If so, I'm happy that the team held together, and I hope that endogenous tech leads get to control their own career and tech destiny after hard work leads to great products. (It's almost as inspiring as tank man, and the tank commanders who tried to avoid harming him...)
(ducking the downvote for challenging the primacy of equity...)
Is there a better agentic coding harness people are using for these models? Based on my experience I can definitely believe the claims that these models are overfit to Evals and not broadly capable.
They also struggle at translating very broad requirements to a set of steps that I find acceptable. Planning helps a lot.
Regarding the harness, I have no idea how much they differ but I seem to have more luck with https://pi.dev than OpenCode. I think the minimalism of Pi meshes better with the limited capabilities of open models.

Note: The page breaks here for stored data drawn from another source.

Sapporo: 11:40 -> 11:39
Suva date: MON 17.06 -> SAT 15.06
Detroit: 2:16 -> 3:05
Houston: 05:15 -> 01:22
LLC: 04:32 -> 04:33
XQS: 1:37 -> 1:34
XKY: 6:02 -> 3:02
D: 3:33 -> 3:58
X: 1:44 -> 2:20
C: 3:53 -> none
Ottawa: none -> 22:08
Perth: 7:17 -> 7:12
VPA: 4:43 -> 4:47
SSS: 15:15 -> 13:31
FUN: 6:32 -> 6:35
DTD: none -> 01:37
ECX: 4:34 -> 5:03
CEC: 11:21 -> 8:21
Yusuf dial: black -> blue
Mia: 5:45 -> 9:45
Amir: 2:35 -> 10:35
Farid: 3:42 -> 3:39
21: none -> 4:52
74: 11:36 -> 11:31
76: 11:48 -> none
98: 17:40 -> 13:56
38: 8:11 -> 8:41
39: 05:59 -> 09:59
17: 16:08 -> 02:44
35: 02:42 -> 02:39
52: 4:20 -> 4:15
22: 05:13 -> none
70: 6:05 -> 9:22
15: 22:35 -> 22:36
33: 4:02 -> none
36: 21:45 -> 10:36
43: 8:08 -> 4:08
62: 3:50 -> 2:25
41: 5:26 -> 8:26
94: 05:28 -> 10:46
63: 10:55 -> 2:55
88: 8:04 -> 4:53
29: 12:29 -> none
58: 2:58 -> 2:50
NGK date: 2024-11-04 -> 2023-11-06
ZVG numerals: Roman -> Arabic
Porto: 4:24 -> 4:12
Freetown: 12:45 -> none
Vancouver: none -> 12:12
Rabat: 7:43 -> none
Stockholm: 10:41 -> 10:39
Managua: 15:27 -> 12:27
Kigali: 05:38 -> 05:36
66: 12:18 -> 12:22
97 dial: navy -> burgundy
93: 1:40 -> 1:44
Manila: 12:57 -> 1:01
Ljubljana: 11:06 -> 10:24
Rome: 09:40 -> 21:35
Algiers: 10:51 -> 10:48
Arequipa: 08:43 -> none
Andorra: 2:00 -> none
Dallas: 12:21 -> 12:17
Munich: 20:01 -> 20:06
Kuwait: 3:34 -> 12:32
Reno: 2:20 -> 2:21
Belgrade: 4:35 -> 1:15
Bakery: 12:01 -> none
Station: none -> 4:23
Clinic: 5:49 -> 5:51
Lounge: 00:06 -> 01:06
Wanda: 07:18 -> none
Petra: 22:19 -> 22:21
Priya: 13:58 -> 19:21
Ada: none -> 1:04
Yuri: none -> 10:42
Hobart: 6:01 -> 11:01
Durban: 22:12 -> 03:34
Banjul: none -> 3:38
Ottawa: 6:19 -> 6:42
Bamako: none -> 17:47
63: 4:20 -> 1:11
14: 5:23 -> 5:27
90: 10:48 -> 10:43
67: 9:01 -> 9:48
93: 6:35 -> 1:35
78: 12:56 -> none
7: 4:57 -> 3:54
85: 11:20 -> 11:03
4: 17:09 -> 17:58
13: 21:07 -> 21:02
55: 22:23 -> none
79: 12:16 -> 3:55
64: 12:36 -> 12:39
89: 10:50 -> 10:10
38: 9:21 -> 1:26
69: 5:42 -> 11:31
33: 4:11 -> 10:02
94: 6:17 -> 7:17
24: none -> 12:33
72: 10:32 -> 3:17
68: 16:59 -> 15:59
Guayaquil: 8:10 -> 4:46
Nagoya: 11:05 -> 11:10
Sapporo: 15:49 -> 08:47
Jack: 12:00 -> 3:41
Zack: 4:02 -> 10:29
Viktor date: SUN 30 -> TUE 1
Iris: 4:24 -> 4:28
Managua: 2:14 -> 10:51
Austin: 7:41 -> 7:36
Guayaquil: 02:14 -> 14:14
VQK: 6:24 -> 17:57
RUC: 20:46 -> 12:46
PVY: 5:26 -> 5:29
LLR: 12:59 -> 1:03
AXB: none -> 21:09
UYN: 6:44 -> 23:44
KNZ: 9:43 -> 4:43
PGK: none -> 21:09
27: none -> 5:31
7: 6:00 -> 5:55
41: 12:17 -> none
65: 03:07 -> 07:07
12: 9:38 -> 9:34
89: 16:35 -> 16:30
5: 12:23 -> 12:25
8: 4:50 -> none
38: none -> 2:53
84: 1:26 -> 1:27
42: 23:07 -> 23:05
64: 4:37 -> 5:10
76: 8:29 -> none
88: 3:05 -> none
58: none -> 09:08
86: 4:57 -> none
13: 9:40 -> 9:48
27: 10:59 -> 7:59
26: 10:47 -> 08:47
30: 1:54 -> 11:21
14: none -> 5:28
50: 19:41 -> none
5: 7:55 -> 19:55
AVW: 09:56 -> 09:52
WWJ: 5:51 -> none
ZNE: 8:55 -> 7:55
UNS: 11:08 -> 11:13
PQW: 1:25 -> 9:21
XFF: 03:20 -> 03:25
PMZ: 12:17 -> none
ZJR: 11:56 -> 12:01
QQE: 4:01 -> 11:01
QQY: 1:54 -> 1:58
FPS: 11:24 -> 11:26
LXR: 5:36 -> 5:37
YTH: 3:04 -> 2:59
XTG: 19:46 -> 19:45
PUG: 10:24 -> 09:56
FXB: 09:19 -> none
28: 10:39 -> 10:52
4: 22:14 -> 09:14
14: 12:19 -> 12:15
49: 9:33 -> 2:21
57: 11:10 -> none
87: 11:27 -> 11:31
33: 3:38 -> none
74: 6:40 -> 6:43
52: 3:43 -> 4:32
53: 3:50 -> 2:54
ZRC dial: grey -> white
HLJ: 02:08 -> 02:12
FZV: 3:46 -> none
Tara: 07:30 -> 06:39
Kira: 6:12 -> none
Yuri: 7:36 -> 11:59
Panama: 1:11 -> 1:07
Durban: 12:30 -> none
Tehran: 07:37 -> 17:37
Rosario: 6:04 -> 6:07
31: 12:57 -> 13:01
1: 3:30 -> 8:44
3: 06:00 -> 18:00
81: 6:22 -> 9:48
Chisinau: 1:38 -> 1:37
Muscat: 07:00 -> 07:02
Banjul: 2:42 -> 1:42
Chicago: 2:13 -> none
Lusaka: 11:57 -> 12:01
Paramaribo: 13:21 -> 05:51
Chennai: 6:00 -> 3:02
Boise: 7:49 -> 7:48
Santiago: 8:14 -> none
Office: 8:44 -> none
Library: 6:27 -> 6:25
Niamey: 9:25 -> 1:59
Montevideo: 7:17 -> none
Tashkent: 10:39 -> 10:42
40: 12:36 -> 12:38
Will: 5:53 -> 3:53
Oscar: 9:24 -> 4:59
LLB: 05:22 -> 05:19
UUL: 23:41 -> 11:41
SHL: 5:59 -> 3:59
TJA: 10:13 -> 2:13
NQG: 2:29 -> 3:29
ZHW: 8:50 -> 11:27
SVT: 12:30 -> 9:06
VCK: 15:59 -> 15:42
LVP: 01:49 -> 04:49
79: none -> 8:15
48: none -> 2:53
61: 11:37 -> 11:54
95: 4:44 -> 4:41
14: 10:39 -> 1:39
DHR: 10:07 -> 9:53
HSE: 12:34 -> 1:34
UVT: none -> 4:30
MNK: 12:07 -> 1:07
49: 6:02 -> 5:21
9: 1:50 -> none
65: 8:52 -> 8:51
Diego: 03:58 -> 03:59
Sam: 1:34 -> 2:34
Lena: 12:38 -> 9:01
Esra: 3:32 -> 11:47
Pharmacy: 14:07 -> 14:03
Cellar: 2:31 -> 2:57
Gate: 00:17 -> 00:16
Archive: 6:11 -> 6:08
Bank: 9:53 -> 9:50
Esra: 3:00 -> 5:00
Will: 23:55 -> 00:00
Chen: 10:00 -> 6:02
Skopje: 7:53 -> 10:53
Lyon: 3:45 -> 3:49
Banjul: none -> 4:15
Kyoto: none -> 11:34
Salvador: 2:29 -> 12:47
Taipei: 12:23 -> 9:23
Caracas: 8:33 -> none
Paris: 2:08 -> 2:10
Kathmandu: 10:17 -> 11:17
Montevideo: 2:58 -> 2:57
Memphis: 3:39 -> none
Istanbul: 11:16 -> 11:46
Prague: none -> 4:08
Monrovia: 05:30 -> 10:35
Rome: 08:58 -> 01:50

But I'll be running this locally for note summarization, code review, and OCR. Very coherent for its size.
https://news.ycombinator.com/item?id=47246746
There would never be an Anthropic/Pentagon situation in China, because in China there isn't actually separation between the military and any given AI company. The party is fully in control.
the qwen is dead, long live the qwen.
I am trying super hard to use cheap models, and outside SOTA models, they have been more trouble than they are worth.
I really recommend trying the Qwen models - 3 coder next is really incredible. GLM 4.7 flash is also incredibly performant on modest hardware. Important things to consider is setting the temperature and top_p and top_k values etc based on what is recommended by the provider of the model - a thing as simple as that could result in a huge difference in performance.
The other big leap for me was switching to Zed editor and getting its agent stuff just seamlessly integrated. If you run LM Studio on your local machine it's super easy and even setting it up on a remote machine and calling out to LM Studio is dead simple.
Use case means everything. I doubt this model would fare well on a large codebase, but this thing is incredible.
Maybe Qwen3.5-35B-A3B is that model? This comment reports good results: https://news.ycombinator.com/item?id=47249343#47249782
I need to put that through its paces.
So far none of them have be useful enough at first glance with a local model for me to stick with them and dig in further.
It has been useful for education ("What does this Elixir code do? <Paste file> ..... <general explanation> "then What this line mean?")
as well as getting a few basic tests written when I'm unfamiliar with the syntax. ("In Elixir Phoenix, given <subject under test, paste entire module file> and <test helper module, paste entire file> and <existing tests, pasted in, used both for context and as examples> , what is one additional test you would write?")
This is useful in that I get a single test I can review, run, paste in, and I'm not using any quota. Generally I have to fix it, but that's just a matter of reading the actual test and throwing the test failure output to the LLM to propose a fix. Some human judgement is required but once I got going adding a test took 10 minutes despite being relatively unfamiliar with Elixir Phoenix .
It's a nice loop, I'm in the loop, and I'm learning Elixir and contributing a useful feature that has tests.